THEME: Avoiding, slowing and reversing the loss of productive land and natural ecosystems now are both urgent and important for guaranteeing the long-term survival of planet earth and for the people living on the planet. Keeping in mind the different factors that contribute to the reversal of desertification and drought, The ‘World Desertification and Drought Day’ is celebrated every year with a specific theme. This year the day is celebrated with the theme ‘Land restoration can contribute greatly to post-COVID19 economic recovery’. Investing in land restoration creates jobs and generates economic benefits, and could provide livelihoods at a time when hundreds of millions of jobs are being lost.
IMPORTANCE OF THE DAY: The importance of celebrating this day can be gauged from the fact that about 99 per cent of the calories every human being needs for a healthy life still come from the land. Land that is healthy and resilient is the first point of defense against disasters such as droughts and flashfloods, which are becoming more frequent, long and severe. The loss of more and more productive land is thus a concern for all of us. Given the speed with which the process is going on, the next few decades will be the most critical in restoring land for sustainable future. The problem is man-made, which means humans are also part of the solution. Thus, sustainable land management should be everyone’s business. Together, we can restore the productivity of over 2 billion hectares of degraded land and improve the livelihoods of more than 1.3 billion Peoples around the world. Land degradation, climate change and biodiversity loss is intimately connected and is increasingly affecting human well-being. Tackling these issues together is also a key to achieving many of the Sustainable Development Goals (SDGs). A decade of land degradation may create irreversible damage, but a decade of land restoration may bring multiple benefits. If countries can restore the nearly 800 million hectares of degraded land they have pledged to restore by 2030, we can safeguard humanity and our planet from the looming danger, according to I. Thiaw, Executive director UNCCD’

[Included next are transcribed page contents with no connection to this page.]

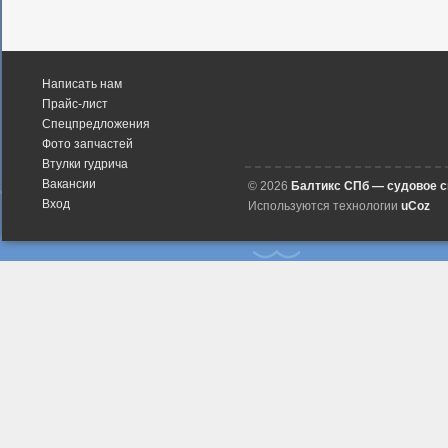
Написать нам
Прайс-лист
Спецпредложения
Фото запчастей
Втулки гудрича
Вакансии
© 2026
Балтикс СПб — судовое 
Вход
Используются технологии
uCoz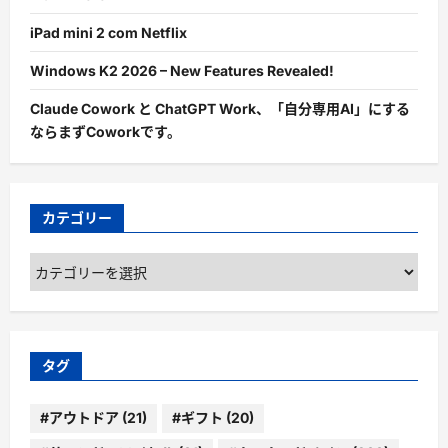
iPad mini 2 com Netflix
Windows K2 2026 – New Features Revealed!
Claude Cowork と ChatGPT Work、「自分専用AI」にする
ならまずCoworkです。
カテゴリー
カ
テ
ゴ
リ
ー
タグ
#アウトドア
(21)
#ギフト
(20)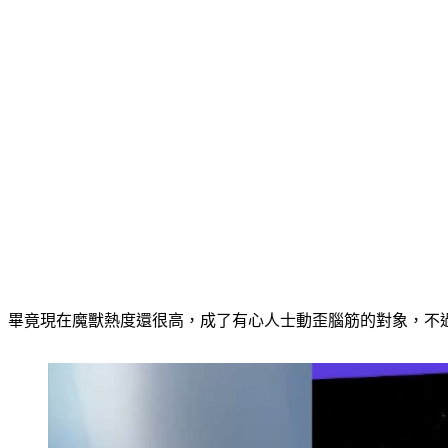
畢竟現在魔獸熱度還很高，成了有心人士動歪腦筋的對象，不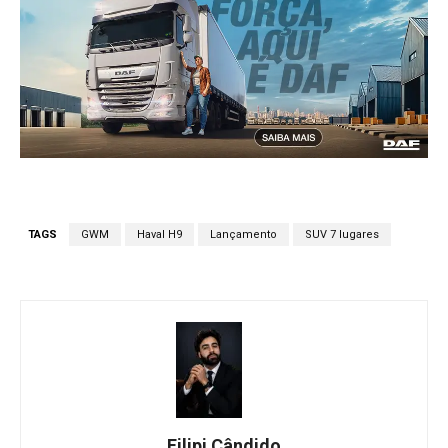
TAGS
GWM
Haval H9
Lançamento
SUV 7 lugares
Filipi Cândido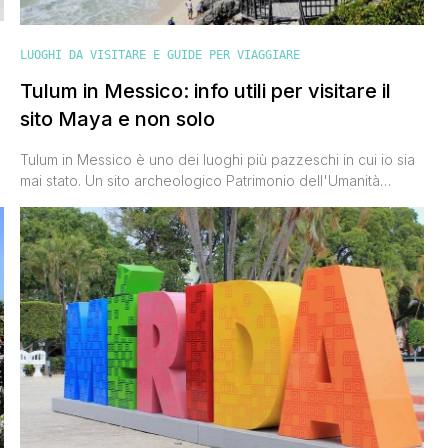
LUOGHI DA VISITARE E GUIDE PER VIAGGIARE
Tulum in Messico: info utili per visitare il
sito Maya e non solo
Tulum in Messico è uno dei luoghi più pazzeschi in cui io sia
mai stato. Un sito archeologico Patrimonio dell'Umanità
UNESCO che si affaccia sul mar dei Caraibi in uno scenario
incredibilmente suggestivo: un mare dalle mille sfumature di
azzurro, una spiaggia bianchissima, verdi prati e alte palme,
iguana che se ne stanno immobili a prendere [']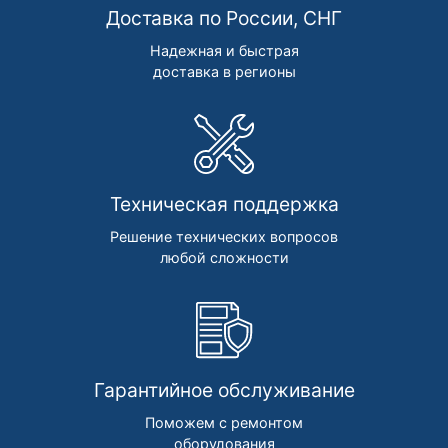
Доставка по России, СНГ
Надежная и быстрая
доставка в регионы
Техническая поддержка
Решение технических вопросов
любой сложности
Гарантийное обслуживание
Поможем с ремонтом
оборудования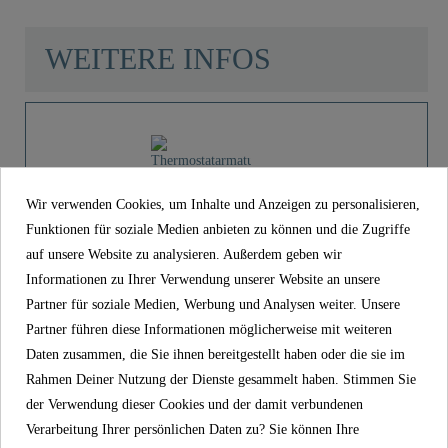
WEITERE INFOS
Material
UBA Messing
Farbe
Schwarz Matt
Product images
Wir verwenden Cookies, um Inhalte und Anzeigen zu personalisieren,
Gewicht
1,4 Kg
Funktionen für soziale Medien anbieten zu können und die Zugriffe
auf unsere Website zu analysieren. Außerdem geben wir
Thermostatarmatur mit Verbinder,
Breite
6,7 Cm
Informationen zu Ihrer Verwendung unserer Website an unsere
Schwarz matt - 021..
Partner für soziale Medien, Werbung und Analysen weiter. Unsere
149,99 €
Höhe
6,0 Cm
Partner führen diese Informationen möglicherweise mit weiteren
Preis
inkl. MwSt.
Daten zusammen, die Sie ihnen bereitgestellt haben oder die sie im
Rahmen Deiner Nutzung der Dienste gesammelt haben. Stimmen Sie
Artikel-Nr
02155
Länge
26,6 Cm
der Verwendung dieser Cookies und der damit verbundenen
Material
UBA Messing
Verarbeitung Ihrer persönlichen Daten zu? Sie können Ihre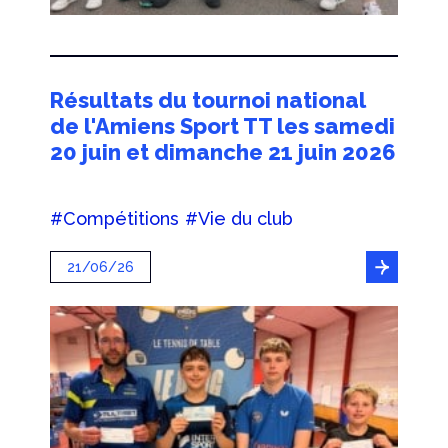
Résultats du tournoi national
de l'Amiens Sport TT les samedi
20 juin et dimanche 21 juin 2026
#Compétitions
#Vie du club
21/06/26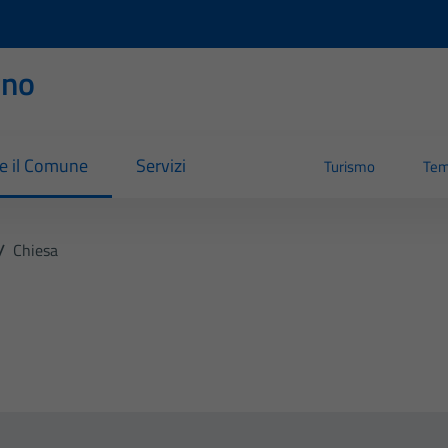
rno
re il Comune
Servizi
Turismo
Tem
/
Chiesa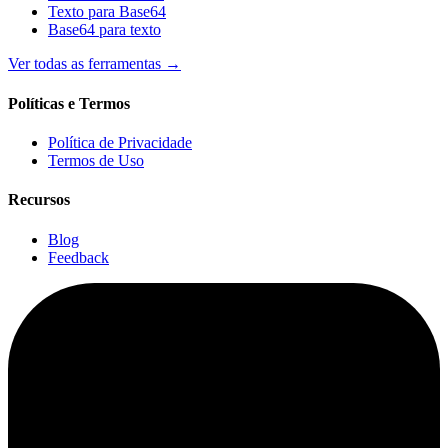
Texto para Base64
Base64 para texto
Ver todas as ferramentas
→
Políticas e Termos
Política de Privacidade
Termos de Uso
Recursos
Blog
Feedback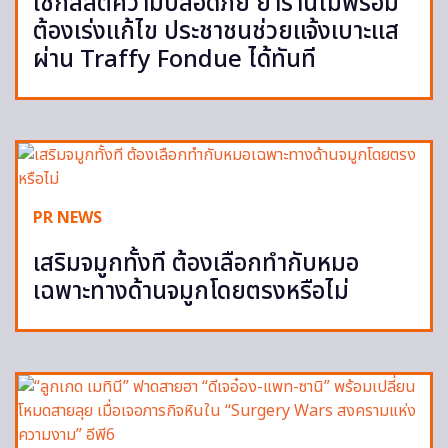
เช็กลิสต์ความปลอดภัย ย้ำร้านไม่พร้อม
ต้องเร่งแก้ไข ประชาชนช่วยแจ้งเบาะแส
ผ่าน Traffy Fondue ได้ทันที
PR NEWS
เสริมจมูกทั้งที ต้องเลือกทำกับหมอ
เฉพาะทางด้านจมูกโดยตรงหรือไม่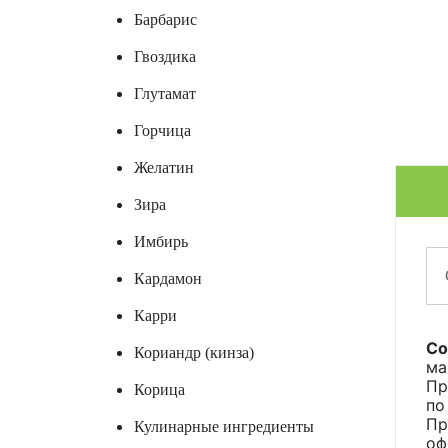
Барбарис
Гвоздика
Глутамат
Горчица
Желатин
Зира
Имбирь
Кардамон
Карри
Со
Кориандр (кинза)
ма
Пр
Корица
по
Пр
Кулинарные ингредиенты
оф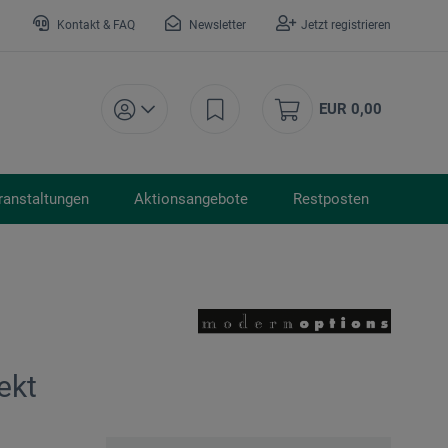
Kontakt & FAQ
Newsletter
Jetzt registrieren
EUR 0,00
ranstaltungen
Aktionsangebote
Restposten
ekt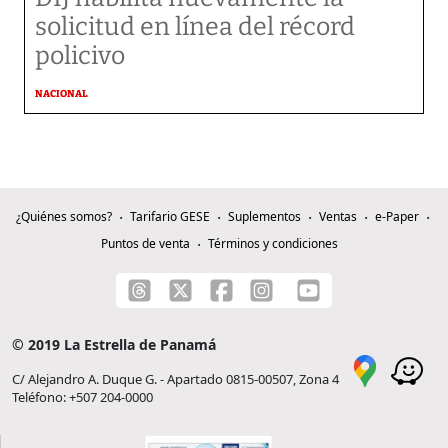
solicitud en línea del récord
policivo
NACIONAL
¿Quiénes somos?
Tarifario GESE
Suplementos
Ventas
e-Paper
Puntos de venta
Términos y condiciones
© 2019 La Estrella de Panamá
C/ Alejandro A. Duque G. - Apartado 0815-00507, Zona 4
Teléfono: +507 204-0000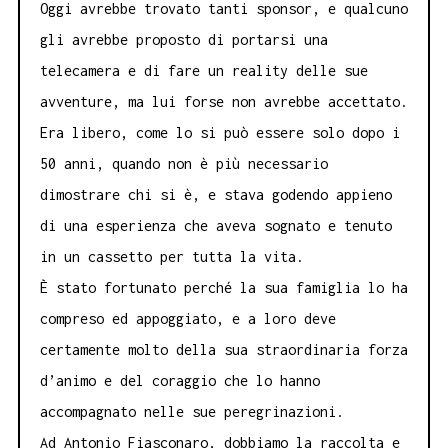
Oggi avrebbe trovato tanti sponsor, e qualcuno
gli avrebbe proposto di portarsi una
telecamera e di fare un reality delle sue
avventure, ma lui forse non avrebbe accettato.
Era libero, come lo si può essere solo dopo i
50 anni, quando non è più necessario
dimostrare chi si è, e stava godendo appieno
di una esperienza che aveva sognato e tenuto
in un cassetto per tutta la vita.
È stato fortunato perché la sua famiglia lo ha
compreso ed appoggiato, e a loro deve
certamente molto della sua straordinaria forza
d’animo e del coraggio che lo hanno
accompagnato nelle sue peregrinazioni.
Ad Antonio Fiasconaro, dobbiamo la raccolta e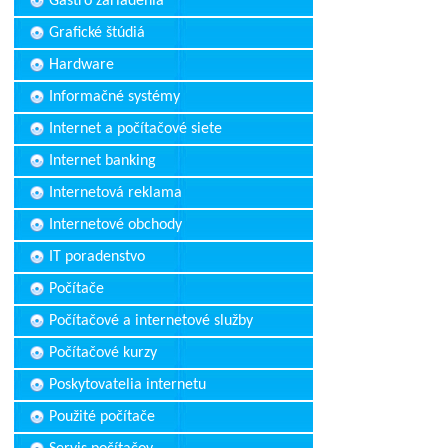
Gastro zariadenia
Grafické štúdiá
Hardware
Informačné systémy
Internet a počítačové siete
Internet banking
Internetová reklama
Internetové obchody
IT poradenstvo
Počítače
Počítačové a internetové služby
Počítačové kurzy
Poskytovatelia internetu
Použité počítače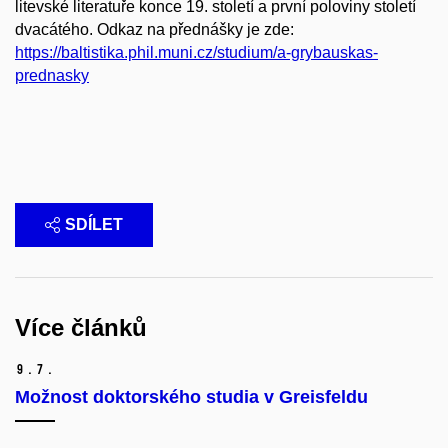
litevské literatuře konce 19. století a první poloviny století
dvacátého. Odkaz na přednášky je zde:
https://baltistika.phil.muni.cz/studium/a-grybauskas-
prednasky
SDÍLET
Více článků
9.
7.
Možnost doktorského studia v Greisfeldu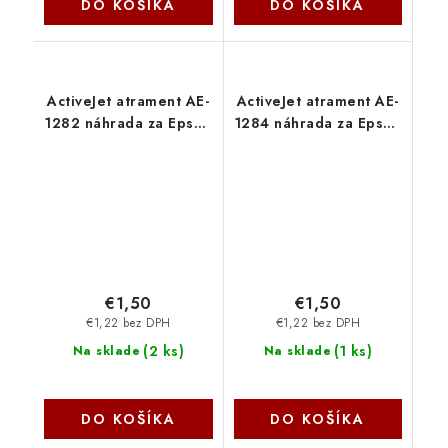
DO KOŠÍKA
DO KOŠÍKA
ActiveJet atrament AE-
ActiveJet atrament AE-
1282 náhrada za Epson
1284 náhrada za Epson
T1282 cyan 13 ml AE-
T1284 yellow 13 ml AE-
1282 - AE-1282N
1284 - AE-1284N
€1,50
€1,50
€1,22 bez DPH
€1,22 bez DPH
(
2 ks
)
(
1 ks
)
Na sklade
Na sklade
DO KOŠÍKA
DO KOŠÍKA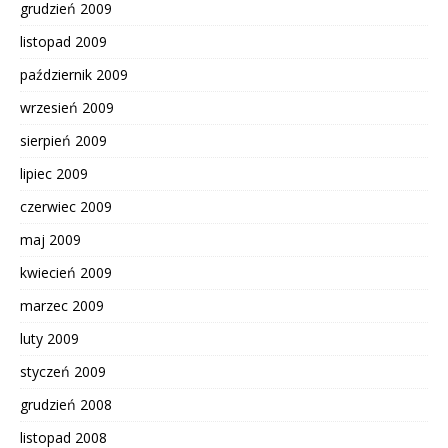
grudzień 2009
listopad 2009
październik 2009
wrzesień 2009
sierpień 2009
lipiec 2009
czerwiec 2009
maj 2009
kwiecień 2009
marzec 2009
luty 2009
styczeń 2009
grudzień 2008
listopad 2008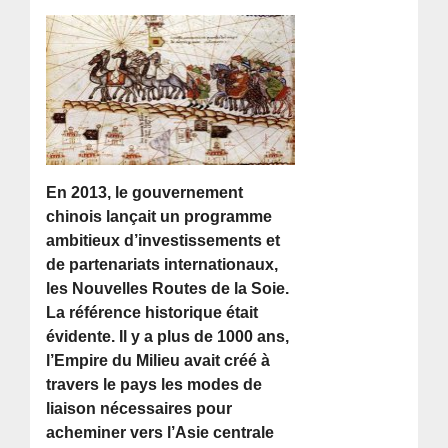
En 2013, le gouvernement
chinois lançait un programme
ambitieux d’investissements et
de partenariats internationaux,
les Nouvelles Routes de la Soie.
La référence historique était
évidente. Il y a plus de 1000 ans,
l’Empire du Milieu avait créé à
travers le pays les modes de
liaison nécessaires pour
acheminer vers l’Asie centrale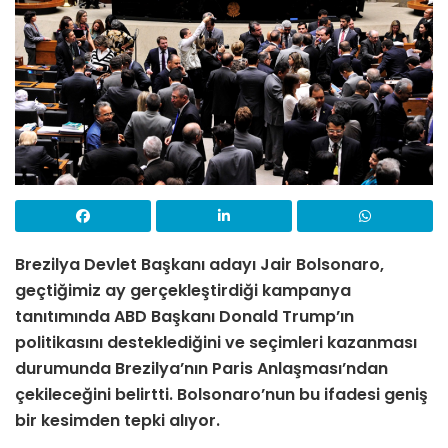
Brezilya Devlet Başkanı adayı Jair Bolsonaro,
geçtiğimiz ay gerçekleştirdiği kampanya
tanıtımında ABD Başkanı Donald Trump’ın
politikasını desteklediğini ve seçimleri kazanması
durumunda Brezilya’nın Paris Anlaşması’ndan
çekileceğini belirtti. Bolsonaro’nun bu ifadesi geniş
bir kesimden tepki alıyor.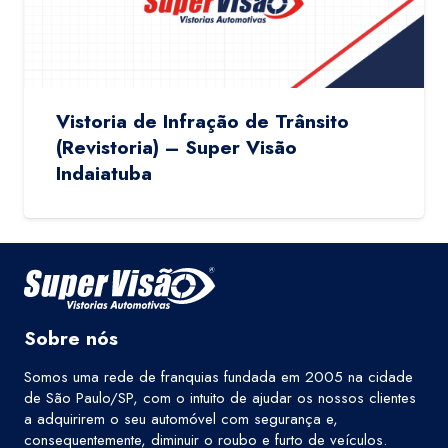
Vistoria de Infração de Trânsito
(Revistoria) – Super Visão
Indaiatuba
Sobre nós
Somos uma rede de franquias fundada em 2005 na cidade
de São Paulo/SP, com o intuito de ajudar os nossos clientes
a adquirirem o seu automóvel com segurança e,
consequentemente, diminuir o roubo e furto de veículos.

The 2021 Desertification and Drought Day to be held on 17 June will focus on turning degraded land into healthy land. Restoring degraded land brings economic resilience, creates jobs, raises incomes and increases food security. The focus would be on smart land-based restoration initiatives would be particularly helpful for women and youth, who are often the last to receive help in times of crises. The world is also to enter the UN Decade of Ecosystem Restoration; we have a real chance to build back better from the COVID-19 pandemic.
On this Desertification and Drought Day, let all of us pledge and others to push hard to restore our lands. We all have a role to play, because we all have a stake in our planet’s future. The creation of a ‘culture of prevention’ can go a long way toward protecting dry lands when desertification is just beginning and even when it is ongoing. It requires a change in Governments’ and peoples’ attitudes. The various preventive approaches include integration of land and water management to protect soils from erosion, salinization, and other forms of degradation, protecting the vegetative cover of land through plantation, cover crops and other means, integrating the use of land for grazing and farming where conditions are favorable, allowing for a more efficient cycling of nutrients within the agricultural systems, using indigenous technical knowledge of different communities in conservation practices, capacity building of communities and looking for alternate land use systems like Agro forestry, protected cultivation, Agro-tourism and others.